Task goal: All the data that follows should be repeated exactly, without a single picture.

[Saved entries]

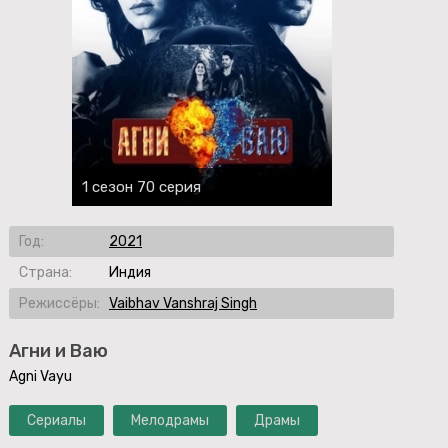
1 сезон 70 серия
Год:
2021
Страна:
Индия
Режиссёры:
Vaibhav Vanshraj Singh
Агни и Ваю
Agni Vayu
Сериалы
Мелодрамы
Драмы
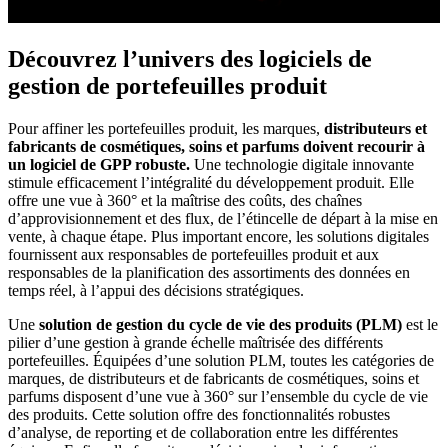
Découvrez l’univers des logiciels de
gestion de portefeuilles produit
Pour affiner les portefeuilles produit, les marques,
distributeurs et
fabricants de cosmétiques, soins et parfums doivent recourir à
un logiciel de GPP robuste.
Une technologie digitale innovante
stimule efficacement l’intégralité du développement produit. Elle
offre une vue à 360° et la maîtrise des coûts, des chaînes
d’approvisionnement et des flux, de l’étincelle de départ à la mise en
vente, à chaque étape. Plus important encore, les solutions digitales
fournissent aux responsables de portefeuilles produit et aux
responsables de la planification des assortiments des données en
temps réel, à l’appui des décisions stratégiques.
Une
solution de gestion du cycle de vie des produits (PLM)
est le
pilier d’une gestion à grande échelle maîtrisée des différents
portefeuilles. Équipées d’une solution PLM, toutes les catégories de
marques, de distributeurs et de fabricants de cosmétiques, soins et
parfums disposent d’une vue à 360° sur l’ensemble du cycle de vie
des produits. Cette solution offre des fonctionnalités robustes
d’analyse, de reporting et de collaboration entre les différentes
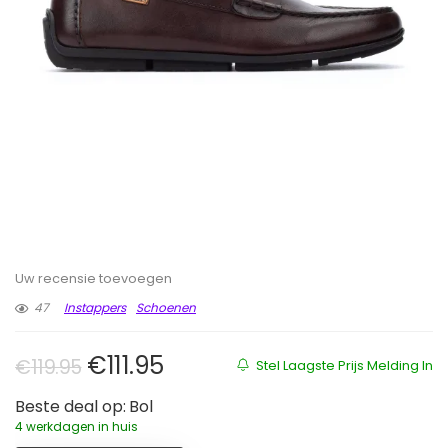
Uw recensie toevoegen
47
Instappers
Schoenen
Oorspronkelijke prijs was: €119.9
Huidige prijs is: €111.95.
€
111.95
€
119.95
Stel Laagste Prijs Melding In
Beste deal op:
Bol
4 werkdagen in huis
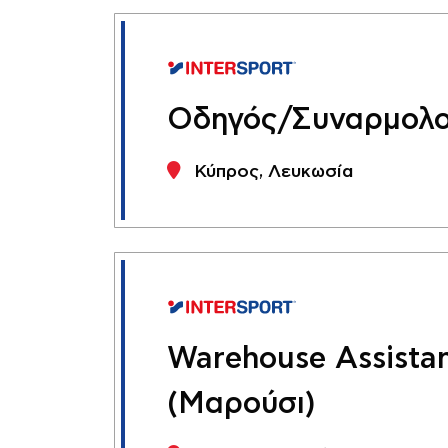
Οδηγός/Συναρμολ
Κύπρος, Λευκωσία
Warehouse Assista
(Μαρούσι)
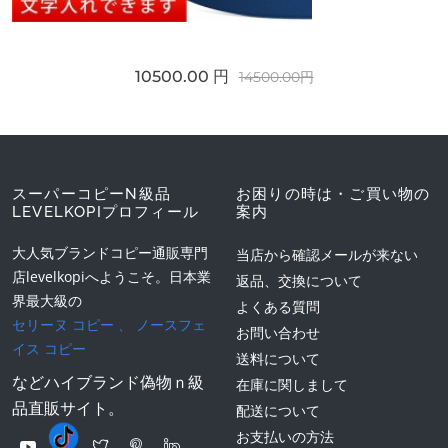
10500.00 円
14500.00円
スーパーコピーN級品
お困りの時は・ご買い物の
LEVELKOPIプロフィール
案内
大人気ブランドコピー通販専門
当店から確認メールが来ない
店levelkopiへようこそ。日本業
返品、交換について
界最大級の
よくある質問
セリーヌ コピー
、
ノースフェ
お問い合わせ
イス コピー
送料について
などハイブランド偽物ｎ級
在庫に関しまして
品直販サイト。
配送について
お支払いの方法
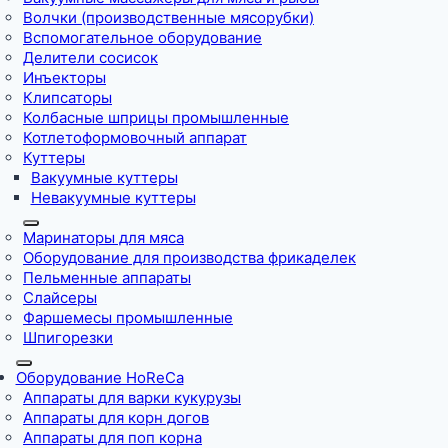
Волчки (производственные мясорубки)
Вспомогательное оборудование
Делители сосисок
Инъекторы
Клипсаторы
Колбасные шприцы промышленные
Котлетоформовочный аппарат
Куттеры
Вакуумные куттеры
Невакуумные куттеры
Маринаторы для мяса
Оборудование для производства фрикаделек
Пельменные аппараты
Слайсеры
Фаршемесы промышленные
Шпигорезки
Оборудование HoReCa
Аппараты для варки кукурузы
Аппараты для корн догов
Аппараты для поп корна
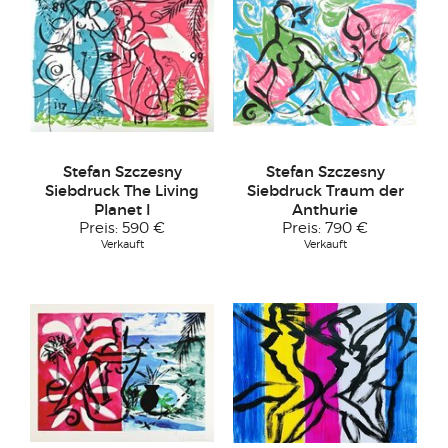
Stefan Szczesny
Stefan Szczesny
Siebdruck The Living
Siebdruck Traum der
Planet I
Anthurie
Preis:
590 €
Preis:
790 €
Verkauft
Verkauft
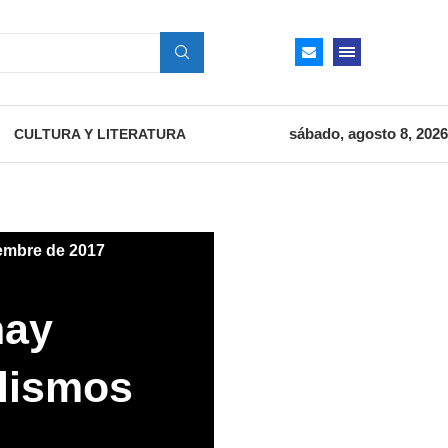
sábado, agosto 8, 2026
CULTURA Y LITERATURA
iembre de 2017
hay
alismos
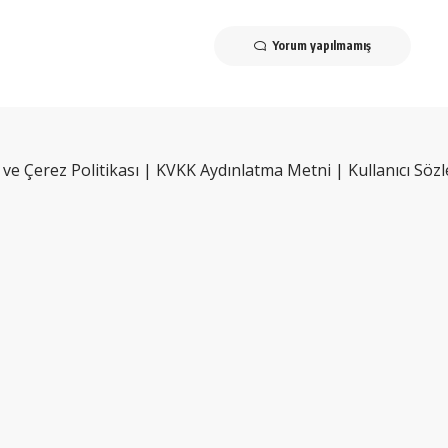
Yorum yapılmamış
k ve Çerez Politikası
|
KVKK Aydınlatma Metni
|
Kullanıcı Söz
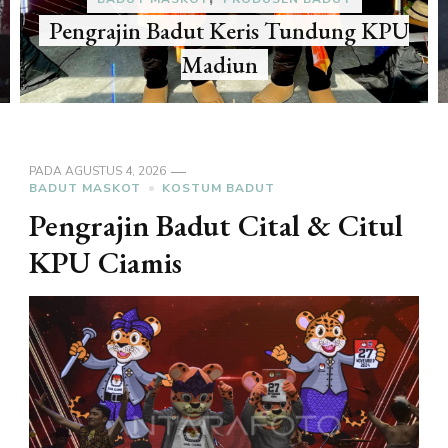
Pengrajin Badut Jura KPU Kota
Salatiga
PADA
AGUSTUS 4, 2026
BADUT MASKOT
KOSTUM BADUT
Pengrajin Badut Cital & Citul
KPU Ciamis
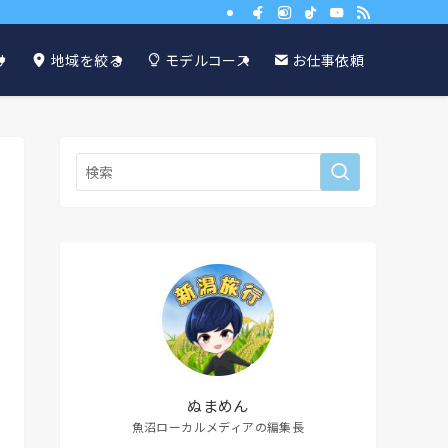
け
地域を絞る
モデルコース
お仕事依頼
ぬまめん
魚沼ローカルメディアの編集長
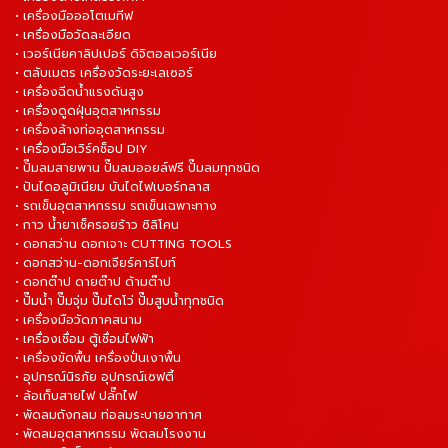
• เครื่องมือออโตเมทีฟ
• เครื่องมือวัดละเอียด
• เวอร์เนียคาลิปเปอร์ ดิจิตอลเวอร์เนีย
• ตลับเมตร เครื่องวัดระยะเลเซอร์
• เครื่องฉีดน้ำแรงดันสูง
• เครื่องดูดฝุ่นอุตสาหกรรม
• เครื่องล้างท่ออุตสาหกรรม
• เครื่องมือเวิร์คช็อป DIY
• ปั๊มลมสายพาน ปั๊มลมออยล์ฟรี ปั๊มลมทุกชนิด
• ปันไดอลูมิเนียม บันไดไฟเบอร์กลาส
• รถเข็นอุตสาหกรรม รถเข็นเฉพาะทาง
• กาว น้ำยาเช็ครอยร้าว ซิลิโคน
• ดอกสว่าน ดอกเจาะ CUTTING TOOLS
• ดอกสว่าน-ดอกเจียร์คาร์ไบท์
• ดอกต๊าป ดายต๊าป ด้ามต๊าป
• ปั๊มน้ำ ปั๊มจุ่ม ปั๊มไดโว่ ปั๊มสูบน้ำทุกชนิด
• เครื่องมือวัดภาคสนาม
• เครื่องเชื่อม ตู้เชื่อมไฟฟ้า
• เครื่องขัดพื้น เครื่องปั่นเงาพื้น
• อุปกรณ์นิรภัย อุปกรณ์เซฟตี้
• ล้อเก็บสายไฟ ปลั๊กไฟ
• พัดลมถังกลม ท่อลมระบายอากาศ
• พัดลมอุตสาหกรรม พัดลมโรงงาน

Exercise output:
1 сезон 70 серия
Год:
2021
Страна:
Индия
Режиссёры:
Vaibhav Vanshraj Singh
Агни и Ваю
Agni Vayu
Сериалы
Мелодрамы
Драмы
Découvrez l’univers des logiciels de
gestion de portefeuilles produit
Pour affiner les portefeuilles produit, les marques,
distributeurs et
fabricants de cosmétiques, soins et parfums doivent recourir à
un logiciel de GPP robuste.
Une technologie digitale innovante
stimule efficacement l’intégralité du développement produit. Elle
offre une vue à 360° et la maîtrise des coûts, des chaînes
d’approvisionnement et des flux, de l’étincelle de départ à la mise en
vente, à chaque étape. Plus important encore, les solutions digitales
fournissent aux responsables de portefeuilles produit et aux
responsables de la planification des assortiments des données en
temps réel, à l’appui des décisions stratégiques.
Une
solution de gestion du cycle de vie des produits (PLM)
est le
pilier d’une gestion à grande échelle maîtrisée des différents
portefeuilles. Équipées d’une solution PLM, toutes les catégories de
marques, de distributeurs et de fabricants de cosmétiques, soins et
parfums disposent d’une vue à 360° sur l’ensemble du cycle de vie
des produits. Cette solution offre des fonctionnalités robustes
d’analyse, de reporting et de collaboration entre les différentes
Uw recensie toevoegen
47
Instappers
Schoenen
Oorspronkelijke prijs was: €119.9
Huidige prijs is: €111.95.
€
111.95
€
119.95
Stel Laagste Prijs Melding In
Beste deal op:
Bol
4 werkdagen in huis
Οδηγός/Συναρμολ
Κύπρος, Λευκωσία
Warehouse Assista
(Μαρούσι)
10500.00 円
14500.00円
スーパーコピーN級品
お困りの時は・ご買い物の
LEVELKOPIプロフィール
案内
大人気ブランドコピー通販専門
当店から確認メールが来ない
店levelkopiへようこそ。日本業
返品、交換について
界最大級の
よくある質問
セリーヌ コピー
、
ノースフェ
お問い合わせ
イス コピー
送料について
などハイブランド偽物ｎ級
在庫に関しまして
品直販サイト。
配送について
お支払いの方法
Волчки (производственные мясорубки)
Вспомогательное оборудование
Делители сосисок
Инъекторы
Клипсаторы
Колбасные шприцы промышленные
Котлетоформовочный аппарат
Куттеры
Вакуумные куттеры
Невакуумные куттеры
Маринаторы для мяса
Оборудование для производства фрикаделек
Пельменные аппараты
Слайсеры
Фаршемесы промышленные
Шпигорезки
Оборудование HoReCa
Аппараты для варки кукурузы
Аппараты для корн догов
Аппараты для поп корна
Stefan Szczesny
Stefan Szczesny
Siebdruck The Living
Siebdruck Traum der
Planet I
Anthurie
Preis:
590 €
Preis:
790 €
Verkauft
Verkauft
sábado, agosto 8, 2026
CULTURA Y LITERATURA
iembre de 2017
hay
alismos
Yorum yapılmamış
k ve Çerez Politikası
|
KVKK Aydınlatma Metni
|
Kullanıcı Söz
Pengrajin Badut Jura KPU Kota
Salatiga
PADA
AGUSTUS 4, 2026
BADUT MASKOT
KOSTUM BADUT
Pengrajin Badut Cital & Citul
KPU Ciamis
け
地域を絞る
モデルコース
お仕事依頼
ぬまめん
魚沼ローカルメディアの編集長
• เครื่องมือออโตเมทีฟ
• เครื่องมือวัดละเอียด
• เวอร์เนียคาลิปเปอร์ ดิจิตอลเวอร์เนีย
• ตลับเมตร เครื่องวัดระยะเลเซอร์
• เครื่องฉีดน้ำแรงดันสูง
• เครื่องดูดฝุ่นอุตสาหกรรม
• เครื่องล้างท่ออุตสาหกรรม
• เครื่องมือเวิร์คช็อป DIY
• ปั๊มลมสายพาน ปั๊มลมออยล์ฟรี ปั๊มลมทุกชนิด
• ปันไดอลูมิเนียม บันไดไฟเบอร์กลาส
• รถเข็นอุตสาหกรรม รถเข็นเฉพาะทาง
• กาว น้ำยาเช็ครอยร้าว ซิลิโคน
• ดอกสว่าน ดอกเจาะ CUTTING TOOLS
• ดอกสว่าน-ดอกเจียร์คาร์ไบท์
• ดอกต๊าป ดายต๊าป ด้ามต๊าป
• ปั๊มน้ำ ปั๊มจุ่ม ปั๊มไดโว่ ปั๊มสูบน้ำทุกชนิด
• เครื่องมือวัดภาคสนาม
• เครื่องเชื่อม ตู้เชื่อมไฟฟ้า
• เครื่องขัดพื้น เครื่องปั่นเงาพื้น
• อุปกรณ์นิรภัย อุปกรณ์เซฟตี้
• ล้อเก็บสายไฟ ปลั๊กไฟ
• พัดลมถังกลม ท่อลมระบายอากาศ
• พัดลมอุตสาหกรรม พัดลมโรงงาน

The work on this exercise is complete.